***** AVAILABLE DATA

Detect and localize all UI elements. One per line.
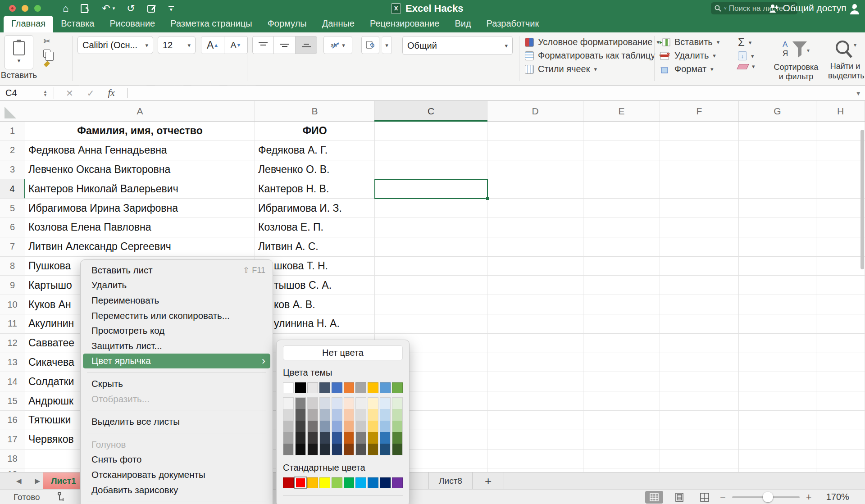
variant-swatch-3-4[interactable]	[320, 444, 330, 455]
variant-swatch-2-4[interactable]	[308, 444, 318, 455]
cell-D12[interactable]	[487, 334, 583, 353]
cell-E7[interactable]	[583, 237, 660, 257]
align-middle-button[interactable]	[274, 36, 296, 54]
cell-E9[interactable]	[583, 276, 660, 295]
row-header-6[interactable]: 6	[0, 218, 25, 237]
variant-swatch-6-1[interactable]	[356, 409, 366, 420]
conditional-formatting-button[interactable]: Условное форматирование▾	[525, 37, 662, 47]
cell-G1[interactable]	[739, 122, 816, 141]
cell-G14[interactable]	[739, 372, 816, 391]
variant-swatch-5-3[interactable]	[344, 432, 354, 443]
cell-D14[interactable]	[487, 372, 583, 391]
cell-F13[interactable]	[660, 353, 739, 372]
variant-swatch-5-1[interactable]	[344, 409, 354, 420]
theme-swatch-2[interactable]	[307, 382, 318, 393]
menu-item-Просмотреть-код[interactable]: Просмотреть код	[81, 323, 273, 338]
cell-G17[interactable]	[739, 430, 816, 450]
menu-item-Добавить-зарисовку[interactable]: Добавить зарисовку	[81, 482, 273, 498]
cell-E2[interactable]	[583, 141, 660, 160]
cell-A4[interactable]: Кантеров Николай Валерьевич	[25, 179, 255, 199]
cell-F12[interactable]	[660, 334, 739, 353]
theme-swatch-8[interactable]	[380, 382, 391, 393]
tab-Данные[interactable]: Данные	[314, 16, 362, 32]
cell-D3[interactable]	[487, 160, 583, 180]
variant-swatch-9-0[interactable]	[392, 398, 402, 409]
cell-E14[interactable]	[583, 372, 660, 391]
edit-mode-icon[interactable]	[147, 4, 157, 14]
tab-Формулы[interactable]: Формулы	[260, 16, 314, 32]
variant-swatch-8-3[interactable]	[380, 432, 390, 443]
standard-swatch-0[interactable]	[283, 477, 294, 488]
name-box-stepper[interactable]: ▲▼	[43, 90, 47, 97]
cell-D6[interactable]	[487, 218, 583, 237]
wrap-text-button[interactable]	[361, 36, 379, 54]
cell-F14[interactable]	[660, 372, 739, 391]
cell-G16[interactable]	[739, 411, 816, 430]
sort-filter-button[interactable]: АЯ▾ Сортировкаи фильтр	[771, 39, 821, 82]
row-header-14[interactable]: 14	[0, 372, 25, 391]
variant-swatch-9-4[interactable]	[392, 444, 402, 455]
cell-D2[interactable]	[487, 141, 583, 160]
cell-F16[interactable]	[660, 411, 739, 430]
cell-E4[interactable]	[583, 179, 660, 199]
cell-D7[interactable]	[487, 237, 583, 257]
cell-D19[interactable]	[487, 468, 583, 472]
cell-D17[interactable]	[487, 430, 583, 450]
cell-E5[interactable]	[583, 199, 660, 218]
cell-G13[interactable]	[739, 353, 816, 372]
cell-C3[interactable]	[375, 160, 487, 180]
insert-cells-button[interactable]: Вставить▾	[660, 37, 719, 47]
zoom-out-button[interactable]: −	[720, 491, 726, 503]
variant-swatch-1-4[interactable]	[296, 444, 305, 455]
variant-swatch-4-2[interactable]	[332, 421, 342, 432]
autosum-button[interactable]: Σ▾	[738, 36, 755, 49]
cancel-entry-icon[interactable]: ✕	[66, 88, 73, 99]
cell-F1[interactable]	[660, 122, 739, 141]
variant-swatch-6-0[interactable]	[356, 398, 366, 409]
theme-swatch-4[interactable]	[332, 382, 342, 393]
fill-handle[interactable]	[486, 197, 489, 200]
variant-swatch-6-3[interactable]	[356, 432, 366, 443]
cell-G15[interactable]	[739, 391, 816, 411]
row-header-11[interactable]: 11	[0, 314, 25, 334]
variant-swatch-0-0[interactable]	[283, 398, 293, 409]
cell-D16[interactable]	[487, 411, 583, 430]
cell-A3[interactable]: Левченко Оксана Викторовна	[25, 160, 255, 180]
cell-C1[interactable]	[375, 122, 487, 141]
menu-item-Переместить-или-скопировать-[interactable]: Переместить или скопировать...	[81, 308, 273, 323]
cell-F3[interactable]	[660, 160, 739, 180]
tab-Рисование[interactable]: Рисование	[102, 16, 163, 32]
cell-G12[interactable]	[739, 334, 816, 353]
fill-down-button[interactable]: ↓▾	[738, 51, 755, 60]
row-header-18[interactable]: 18	[0, 450, 25, 469]
next-sheet-icon[interactable]: ▶	[35, 477, 41, 485]
wrap-text-dropdown[interactable]: ▾	[382, 36, 392, 54]
zoom-in-button[interactable]: +	[806, 491, 812, 503]
variant-swatch-1-2[interactable]	[296, 421, 305, 432]
variant-swatch-1-0[interactable]	[296, 398, 305, 409]
cell-D18[interactable]	[487, 450, 583, 469]
variant-swatch-0-2[interactable]	[283, 421, 293, 432]
cell-G6[interactable]	[739, 218, 816, 237]
cell-H7[interactable]	[816, 237, 865, 257]
format-as-table-button[interactable]: Форматировать как таблицу▾	[525, 50, 662, 61]
variant-swatch-2-1[interactable]	[308, 409, 318, 420]
cell-H8[interactable]	[816, 257, 865, 276]
cell-F19[interactable]	[660, 468, 739, 472]
cell-G9[interactable]	[739, 276, 816, 295]
cell-G7[interactable]	[739, 237, 816, 257]
theme-swatch-3[interactable]	[319, 382, 330, 393]
cell-H17[interactable]	[816, 430, 865, 450]
cell-styles-button[interactable]: Стили ячеек▾	[525, 64, 662, 74]
cell-E13[interactable]	[583, 353, 660, 372]
row-header-2[interactable]: 2	[0, 141, 25, 160]
cell-E12[interactable]	[583, 334, 660, 353]
variant-swatch-7-2[interactable]	[368, 421, 378, 432]
variant-swatch-4-1[interactable]	[332, 409, 342, 420]
cell-G5[interactable]	[739, 199, 816, 218]
cell-H5[interactable]	[816, 199, 865, 218]
align-bottom-button[interactable]	[296, 36, 317, 54]
align-top-button[interactable]	[252, 36, 274, 54]
variant-swatch-9-3[interactable]	[392, 432, 402, 443]
standard-swatch-2[interactable]	[307, 477, 318, 488]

**********

## YOUR OBJECTIVE:
Using the records above, count the lines containing "theme". Give no words besides the number.

## RESULT:
4